The Road To A Better Golden Globe

    How one man made an Oklahoma town the unlikely capital of the awards statuette. Now, he's set his sights on Oscar.

    The biggest stash of Golden Globes isn’t in Hollywood, but in a warehouse in a tiny town in the northeast corner of Oklahoma called Grove (population: 6,623).

    Society Awards’ warehouse is at the end of a 50-foot hallway, the walls and ceiling of which are coated in a thick, vinyl, gold wallpaper. Gold chandeliers hang from the ceiling, and gold sconces line the walls.

    This is all according Society Awards’ CEO David Mortiz; I’m taking his word for it. I’ve never been. Neither have the organizers of the Golden Globes, or any of the other shows for which Society Awards manufactures trophies. The hallway is there for those people, though, should they ever decide to visit the facility.

    “Nobody ever, uh, comes there,” Mortiz says after describing the hallway. He is speaking on the phone from Society Awards headquarters in Queens, New York. “But just in case they do, it will be a really nice, um, hallway.”

    It's touches like these that earned Society Awards the privilege of manufacturing the Golden Globe, the MTV Moon Man, the MTV Movie Award, the Clio, the Council of Fashion Designers of America, and many, many other awards.

    “We don’t yet make the Oscars — we hope to soon — but we make pretty much everything else,” Mortiz says. (Chicago-based R.S. Owens Company, which makes the Oscars statue as well as the Emmy, was acquired by Indianapolis-based St. Regis Crystal in November.)

    Moritz, 31, was born in New Jersey but attended high school in Grove, before moving back to the tri-state area to attend NYU, then Cordoza Law School. He studied entertainment law, but shortly after graduating he got the idea of getting into the award manufacturing business in his head.

    The companies that were manufacturing these awards lacked a certain gravitas that Mortiz, at least, thinks they should have.
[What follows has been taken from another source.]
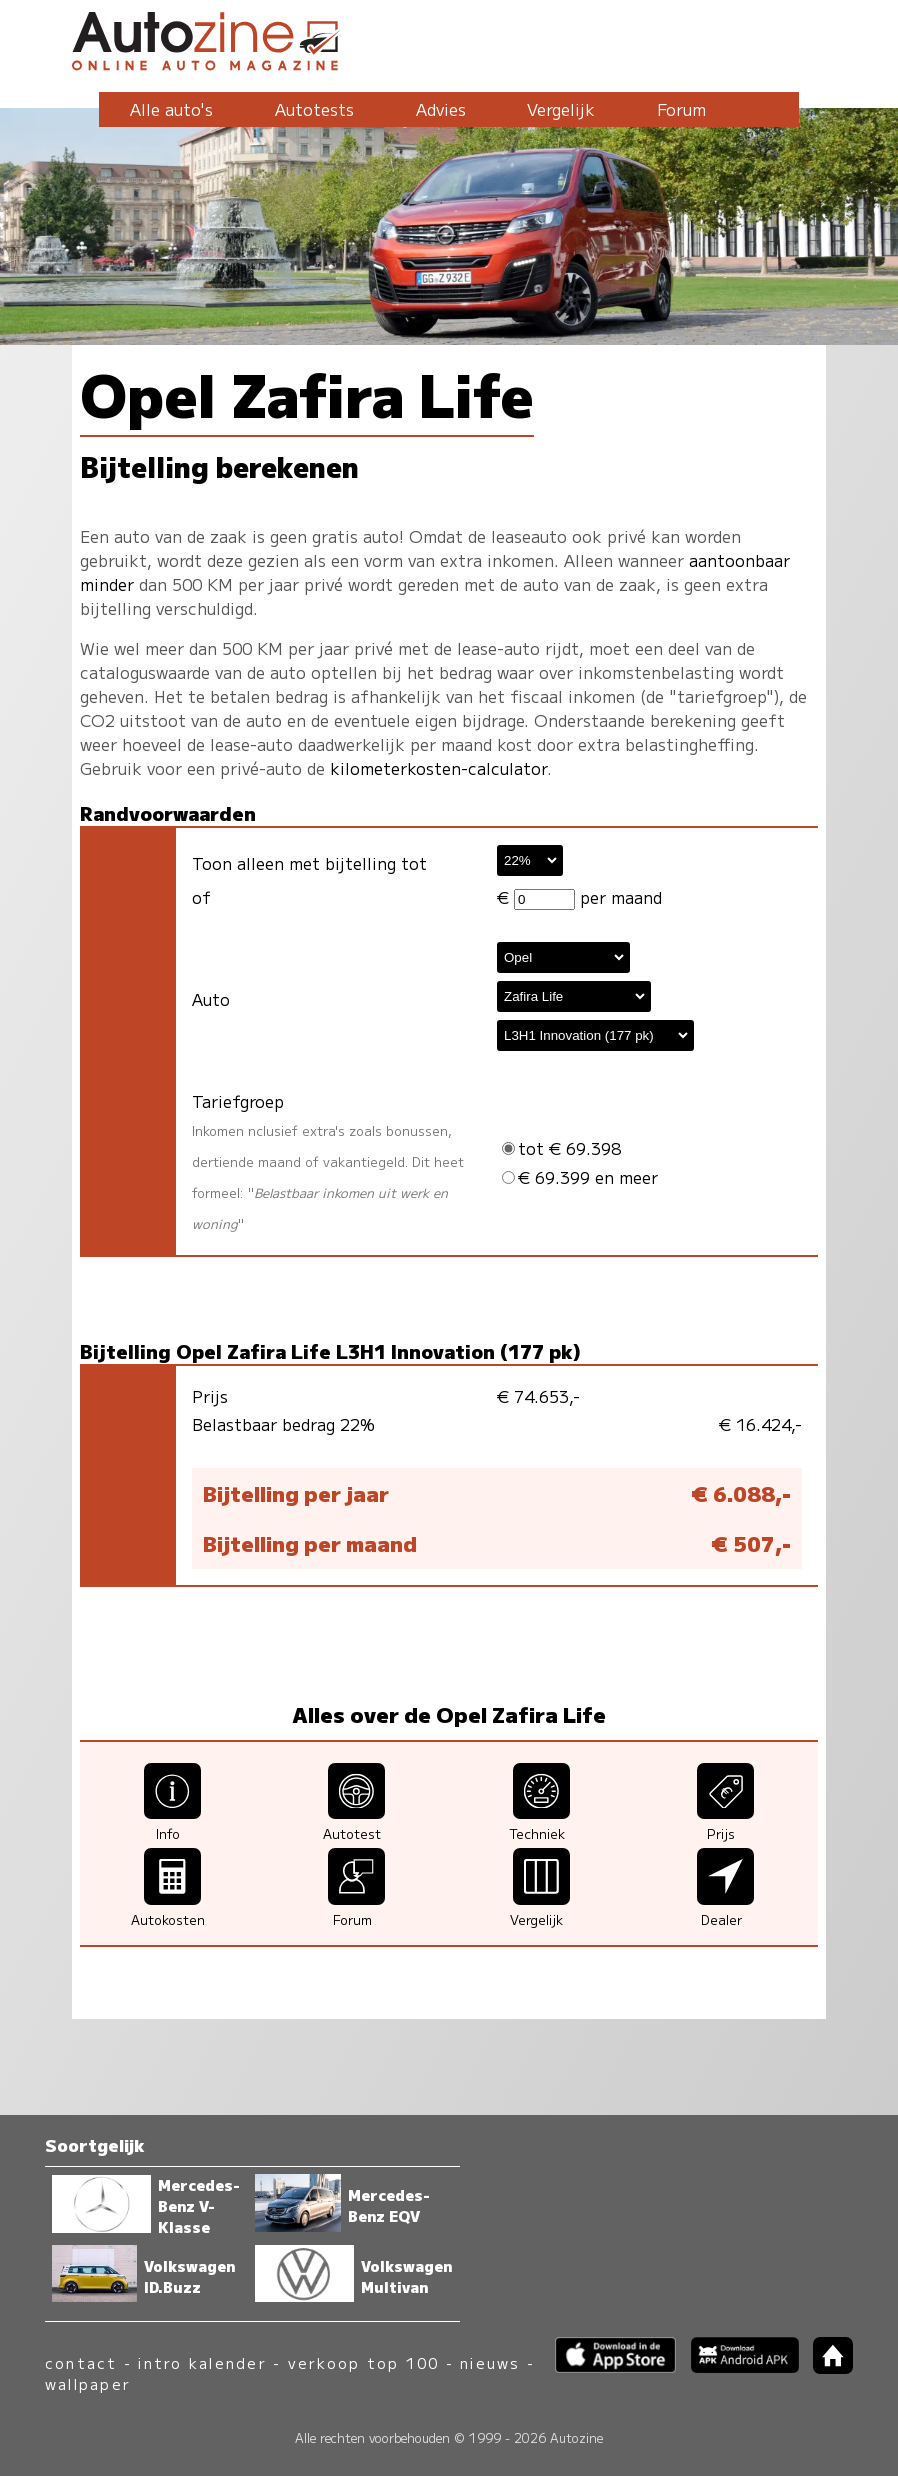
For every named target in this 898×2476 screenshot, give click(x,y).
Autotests (314, 109)
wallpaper (88, 2383)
    “You would think that the company that makes the Moon Man or the Golden Globe is this amazing, awesome jewelry company,” Mortiz recalls thinking at the time. “But no, actually, it’s really just this kind of a boring shop and there is nothing interesting about it at all.”

    He took it upon himself to change all that. “I built a company that was like the company that you might think makes these products but really doesn’t exist,“ Moritz says.

    Society Awards started with smaller contracts — Spike TV’s awards, MTV’s awards — before securing the Globes’ contract in 2008.

    “I wore them down,” Mortiz says of the Hollywood Foreign Press Association, hosts of the Golden Globes. “Finally I just said the right thing to the right person — I wanted to make a better, 24-karat gold plating finish that would be richer and shiner and more luxurious.”

    In 2008, Society Awards spearheaded a redesign of the famous award. The process took a year to complete. The company started from scratch — selecting a new type of marble for the base (“sourced from Eastern Europe,” Mortiz says, though he’s not sure exactly where), creating a fresh clay model of the iconic globe wrapped in celluloid, and identifying a new manufacturing process.

    The Globe, made of die cast zinc, starts off in a huge casting machine, Moritz says. "Basically, you would use it for auto parts. It creates a really hard, quality, dense metal that we can then polish to a mirror-shiny finish." That's all done by hand, he adds.

    Next, the awards is electroplated. “Electroplating is when you have an actual molecular bond of one metal to the surface of another. It’s about a dozen steps that build up different layers of silver and copper underneath, and then the final layer is 24-karat gold,” Moritz explains.

    The component pieces of are assembled a year in advance, and stored at the warehouse at the end of the golden hallway in Grove, Oklahoma until the trophies are ready to be shipped to the Hollywood Foreign Press Association office on Beverly and Robertson in Los Angeles. They are transported to the Beverly Hilton Hotel on the day of the ceremony, where they are handed off to the winners on stage.

    The redesigned statue premiere at the 2009 Golden Globes, complete with a leather-bound case, lined with red velvet. Before, Moritz says, it was just bubble wrap.